Good on you keeping him and getting him healthy... like others said, VERY vague adds on CL, kijiji, etc. have them describe the dog to you. It's sickening that they have let him get so skinny, i can see his spine in the last picture where he's laying down. I hope that he turns out healthy, and you can get him back to a nice weight and adopted out... try calling a few rescues in your area and you can then have help finding a good home for him.


----------



## twoisplenty (Nov 12, 2008)

Aww poor fella. At least he will have a few days of love and food until you decide what to do with him. Regarding mange, there are two types Demodex and Sarcoptic. Demodex is not contagious where as sarcoptic is.

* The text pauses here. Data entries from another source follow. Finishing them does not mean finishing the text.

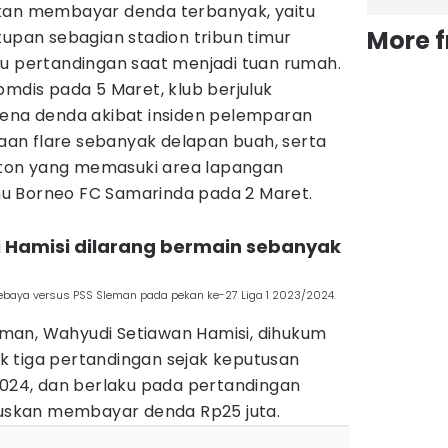
kan membayar denda terbanyak, yaitu
More 
tupan sebagian stadion tribun timur
tu pertandingan saat menjadi tuan rumah.
omdis pada 5 Maret, klub berjuluk
kena denda akibat insiden pelemparan
an flare sebanyak delapan buah, serta
ton yang memasuki area lapangan
u Borneo FC Samarinda pada 2 Maret.
i Hamisi dilarang bermain sebanyak
sebaya versus PSS Sleman pada pekan ke-27 Liga 1 2023/2024.
man, Wahyudi Setiawan Hamisi, dihukum
 tiga pertandingan sejak keputusan
2024, dan berlaku pada pertandingan
aruskan membayar denda Rp25 juta.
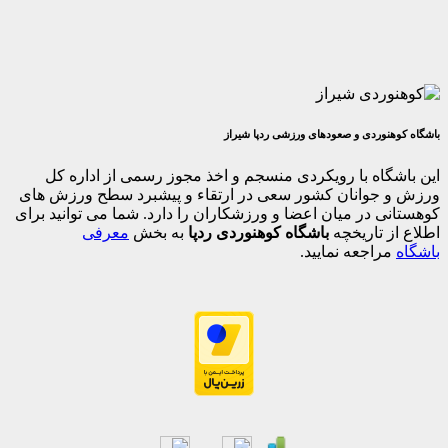
وردی و صعودهای ورزشی ردپا شیراز
اه با رویکردی منسجم و اخذ مجوز رسمی از اداره کل
جوانان کشور سعی در ارتقاء و پیشبرد سطح ورزش های
 در میان اعضا و ورزشکاران را دارد. شما می توانید برای
 تاریخچه
باشگاه کوهنوردی ردپا
به بخش
معرفی
اجعه نمایید.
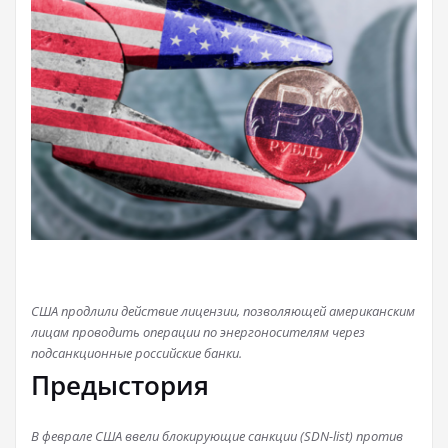
США продлили действие лицензии, позволяющей американским
лицам проводить операции по энергоносителям через
подсанкционные российские банки.
Предыстория
В феврале США ввели блокирующие санкции (SDN-list) против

If you already have him in your house then there is no point keeping him separated from your other animals as its already in your house. 

To me it looks like dandruff, flaking from poor nutrition.


----------



## Dude and Bucks Mamma (May 14, 2011)

Once he is all cleaned up and fed a few good meals he is going to be one HANDSOME devil!!! He would have a home with me in a heartbeat if I had room. 

Best I can tell that looks like mange. The scars on his nose could be from ANYTHING. Buck's nose has some scars on it from the crate he loathes so much. He could have gotten into a fight over a female. He could have been attacked and gained those scars from self defense. He could have gotten them from some kind of fencing or something. ANything could have caused those. He was obviously cared for at one point but not properly. Look at his ears. They are cropped VERY unevenly from what I can tell and that leads me to think that maybe the owner tried to do it himself/herself. You don't see cropping that uneven that often from paid vets who know how to do it. 

I don't think he should go back to his previous owner. Maybe he was abandoned. I really don't think a dog that beautiful should be on the streets or euthanized due to ignorance and fear. I think you should foster him  And for the microchip... a vet can scan him to see if he has one.


----------



## magicre (Apr 7, 2010)

Rodeo said:


> Maybe the pictures don't show it but I can see his entire spine and his hips are visable... he is NOT what I would call lean. I agree the wounds are likely from wondering about but I have no doubt that his "owner" isn't innocent.




are you going to keep him?


----------



## Dude and Bucks Mamma (May 14, 2011)

^^^I second that question. And, if you still have him, how is he doing?


----------